Egyptian star Amina Khalil made waves this Ramadan with her role in the TV series Khali Balak Men Zizi (Take Care of Zizi). She brilliantly personified Zizi, a dysfunctional daughter who turns out to have Attention Deficit Hyperactivity Disorder (ADHD). Throughout her journey, we learn that once diagnosed, the disorder can be managed and the person struggling from it can thrive and blossom. Along the way, we also are exposed to several family dynamics, which many can identify with. eniGma’s Layla AbdelMaksoud sat down with Khalil to learn about how she prepared for the difficult role and to discuss her views on the disorder she came to shed light on.
How did you prepare for this role?
It was a very beautiful and complex journey creating this character. I took a series of steps to be able to bring the character to life. First and foremost, many of the answers to questions I had were already in the script which was written by Mariam Naoum, Mona El Shimy, and Nadia Amin. They gave me a lot of keys to the character in the script itself and I was very blessed to work with such a solid group of writers. Mona El Shimy is not only a writer but also a psychologist. The way that they wrote the script included notes within it, such as, “This is a trigger for ADHD patients.” So I would know how Zizi should act at such a moment.
I also did a lot of research using Google to better understand the disorder and I would observe people I knew with the diagnosis for inspiration. Director Karim El Shenawy also sat with me to discuss how we would build Zizi on a physical level, that is, her body language. For instance, throughout the show you won’t see Zizi sitting with her legs crossed – they are on the floor most of the time and slightly apart. She never sits in a feminine way and as a woman, this was difficult for me. I had to “unbecome” everything I am! Eventually and with time, I became Zizi and I got to know Zizi like the back of my hand. She’s inside me and she’s a part of me. Zizi was very challenging but at the same time, I fell in love with her from the moment that I read her character and I’m so empathetic towards her situation.
Did the idea of representing people with ADHD scare you? Were you afraid of getting it wrong?
I didn’t feel this way, You have to be confident when it comes to work, when you decide to take a leap of faith and do something different. I had to push myself as an actor, and as someone who’s going to shed light on this issue. I prepped well enough and everything that was done was based on facts as well as real people. That way no one could say: “People with ADHD going through a stressful situation don’t shake their leg,” for example. That’s not true, they do. They don’t necessarily have to shake their legs; some play with their fingers, some fiddle with something, but there is usually some sort of physical embodiment of the stress.

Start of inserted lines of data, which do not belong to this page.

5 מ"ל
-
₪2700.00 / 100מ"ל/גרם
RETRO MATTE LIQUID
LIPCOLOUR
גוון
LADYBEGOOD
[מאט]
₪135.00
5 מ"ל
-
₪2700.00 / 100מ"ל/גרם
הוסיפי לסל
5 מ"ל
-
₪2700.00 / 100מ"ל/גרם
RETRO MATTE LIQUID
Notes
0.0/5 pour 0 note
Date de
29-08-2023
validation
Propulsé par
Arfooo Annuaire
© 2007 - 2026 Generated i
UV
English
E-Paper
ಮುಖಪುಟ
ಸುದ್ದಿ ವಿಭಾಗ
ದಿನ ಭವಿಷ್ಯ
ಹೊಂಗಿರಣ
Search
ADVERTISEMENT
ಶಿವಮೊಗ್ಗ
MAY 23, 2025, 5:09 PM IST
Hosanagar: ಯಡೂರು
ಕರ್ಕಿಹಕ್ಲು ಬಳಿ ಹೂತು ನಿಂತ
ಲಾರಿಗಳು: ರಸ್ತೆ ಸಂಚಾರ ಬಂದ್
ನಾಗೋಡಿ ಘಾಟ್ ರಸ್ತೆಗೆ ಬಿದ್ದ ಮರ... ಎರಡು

What did you love the most about Zizi?
How she still managed to hold on to the child inside her. She was put into very difficult and stressful situations in her life; she had dysfunctional parents, was unable to maintain a job, and went through a divorce. She doesn’t understand herself. All this and she didn’t turn bitter. There are moments where she’s playing with Siko and Miko or bonding with Tito and this is where the true Zizi came out, where she was just enjoying life. Her love for children and dying to be a mother is what’s beautiful about her.

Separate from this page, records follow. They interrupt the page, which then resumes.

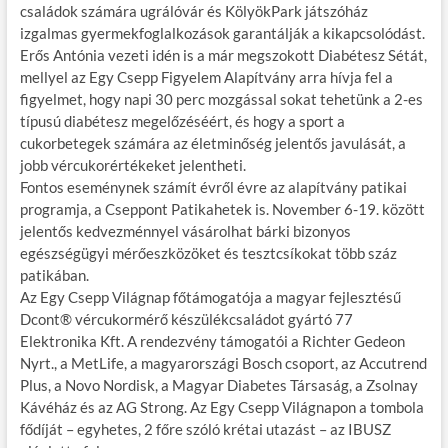
családok számára ugrálóvár és KölyökPark játszóház
izgalmas gyermekfoglalkozások garantálják a kikapcsolódást.
Erős Antónia vezeti idén is a már megszokott Diabétesz Sétát,
mellyel az Egy Csepp Figyelem Alapítvány arra hívja fel a
figyelmet, hogy napi 30 perc mozgással sokat tehetünk a 2-es
típusú diabétesz megelőzéséért, és hogy a sport a
cukorbetegek számára az életminőség jelentős javulását, a
jobb vércukorértékeket jelentheti.
Fontos eseménynek számít évről évre az alapítvány patikai
programja, a Cseppont Patikahetek is. November 6-19. között
jelentős kedvezménnyel vásárolhat bárki bizonyos
egészségügyi mérőeszközöket és tesztcsíkokat több száz
patikában.
Az Egy Csepp Világnap főtámogatója a magyar fejlesztésű
Dcont® vércukormérő készülékcsaládot gyártó 77
Elektronika Kft. A rendezvény támogatói a Richter Gedeon
Nyrt., a MetLife, a magyarországi Bosch csoport, az Accutrend
Plus, a Novo Nordisk, a Magyar Diabetes Társaság, a Zsolnay
Kávéház és az AG Strong. Az Egy Csepp Világnapon a tombola
fődíját – egyhetes, 2 főre szóló krétai utazást – az IBUSZ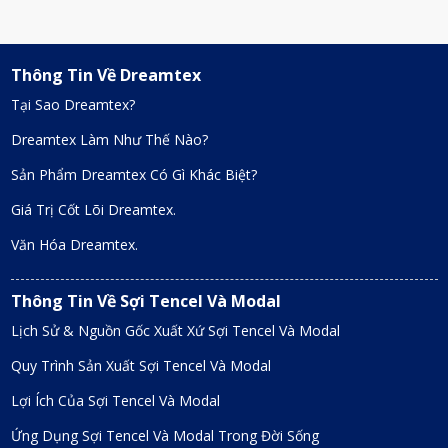
Thông Tin Về Dreamtex
Tại Sao Dreamtex?
Dreamtex Làm Như Thế Nào?
Sản Phẩm Dreamtex Có Gì Khác Biệt?
Giá Trị Cốt Lõi Dreamtex.
Văn Hóa Dreamtex.
Thông Tin Về Sợi Tencel Và Modal
Lịch Sử & Nguồn Gốc Xuất Xứ Sợi Tencel Và Modal
Quy Trình Sản Xuất Sợi Tencel Và Modal
Lợi Ích Của Sợi Tencel Và Modal
Ứng Dụng Sợi Tencel Và Modal Trong Đời Sống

What would you say is your favourite scene?
There are so many scenes I loved, but my favourite scene was with Farrag and Tyson (Mohamed Mamdouh) when Zizi was learning how to act. The dynamic between Farrag, Tyson, and me was personally very fun because we’re like family. When you act with someone for so long and you know each other and you’re friends, you start to understand how each person works. In this scene, Tyson could barely keep a straight face, the number of times that we would cut because we burst into laughter was countless.
The first three episodes were a whole sequence, was it hard to maintain the feelings and mentality of Zizi throughout the show since it was shot over weeks?
Honestly, it wasn’t really hard for me to find the continuity during the first three episodes because I became used to it. This comes with the job; the challenge wasn’t in that. With Zizi I had to take it moment by moment because, even if I’m doing a continuous scene, she is different in every moment. The clinic scene alone had an array of emotions from hopeful to disappointed to angry as she confronts Hisham.
Zizi was draining, all of it. I’m very emotionally stretched after this role and I’m very aware of it. It’s one thing to act, which is already emotionally challenging. But being Zizi is something even more challenging because all her feelings and physicality are extreme. She’s not talking, she’s screaming half the time and she’s shouting, she’s emotional, she’s so confrontational. And then there are times where she’s quiet, when sitting with Samy, her psychologist.
What do you think is the proper step to take to inform someone that they have ADHD?
I’m not a doctor so I don’t know the correct way. But I would ask if they need help and perhaps pass on a therapist’s number. The number of people who have approached me or reached out to me because of how similar they are to Zizi is amazing. Sometimes I cry reading their messages.